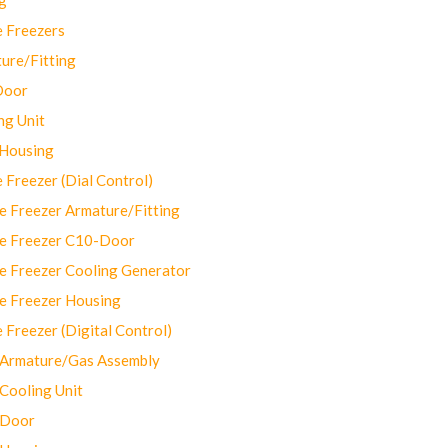
 Freezers
ure/Fitting
Door
ng Unit
 Housing
Freezer (Dial Control)
 Freezer Armature/Fitting
e Freezer C10-Door
e Freezer Cooling Generator
e Freezer Housing
Freezer (Digital Control)
Armature/Gas Assembly
ooling Unit
 Door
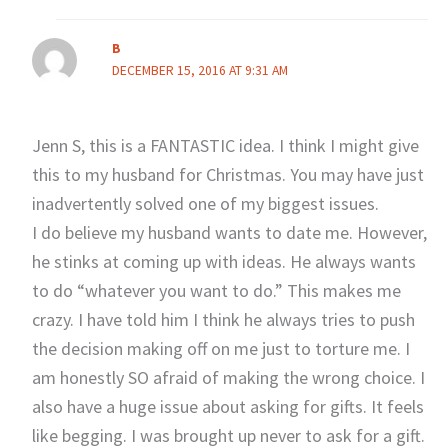
B
DECEMBER 15, 2016 AT 9:31 AM
Jenn S, this is a FANTASTIC idea. I think I might give
this to my husband for Christmas. You may have just
inadvertently solved one of my biggest issues.
I do believe my husband wants to date me. However,
he stinks at coming up with ideas. He always wants
to do “whatever you want to do.” This makes me
crazy. I have told him I think he always tries to push
the decision making off on me just to torture me. I
am honestly SO afraid of making the wrong choice. I
also have a huge issue about asking for gifts. It feels
like begging. I was brought up never to ask for a gift.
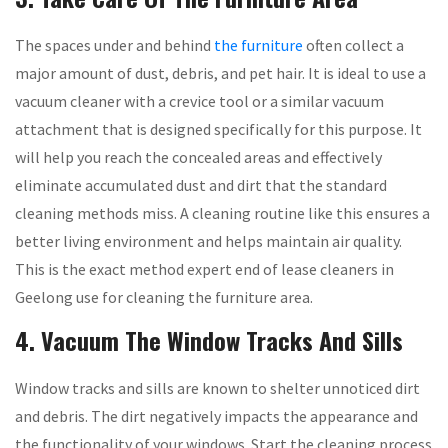
The spaces under and behind
the furniture
often collect a
major amount of dust, debris, and pet hair. It is ideal to use a
vacuum cleaner with a crevice tool or a similar vacuum
attachment that is designed specifically for this purpose. It
will help you reach the concealed areas and effectively
eliminate accumulated dust and dirt that the standard
cleaning methods miss. A cleaning routine like this ensures a
better living environment and helps maintain air quality.
This is the exact method expert end of lease cleaners in
Geelong use for cleaning the furniture area.
4. Vacuum The Window Tracks And Sills
Window tracks and sills are known to shelter unnoticed dirt
and debris. The dirt negatively impacts the appearance and
the functionality of your windows. Start the cleaning process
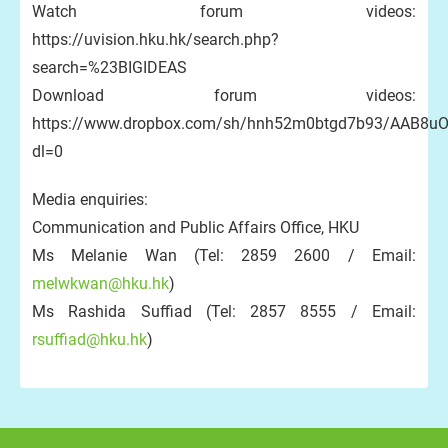
Watch forum videos:
https://uvision.hku.hk/search.php?
search=%23BIGIDEAS
Download forum videos:
https://www.dropbox.com/sh/hnh52m0btgd7b93/AAB8
dl=0
Media enquiries:
Communication and Public Affairs Office, HKU
Ms Melanie Wan (Tel: 2859 2600 / Email:
melwkwan@hku.hk
)
Ms Rashida Suffiad (Tel: 2857 8555 / Email:
rsuffiad@hku.hk
)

---+---

### [ASSIGNED TASK]
Using the data above, tally each line that contains "Email". Write only the total.

### [RESPONSE]
2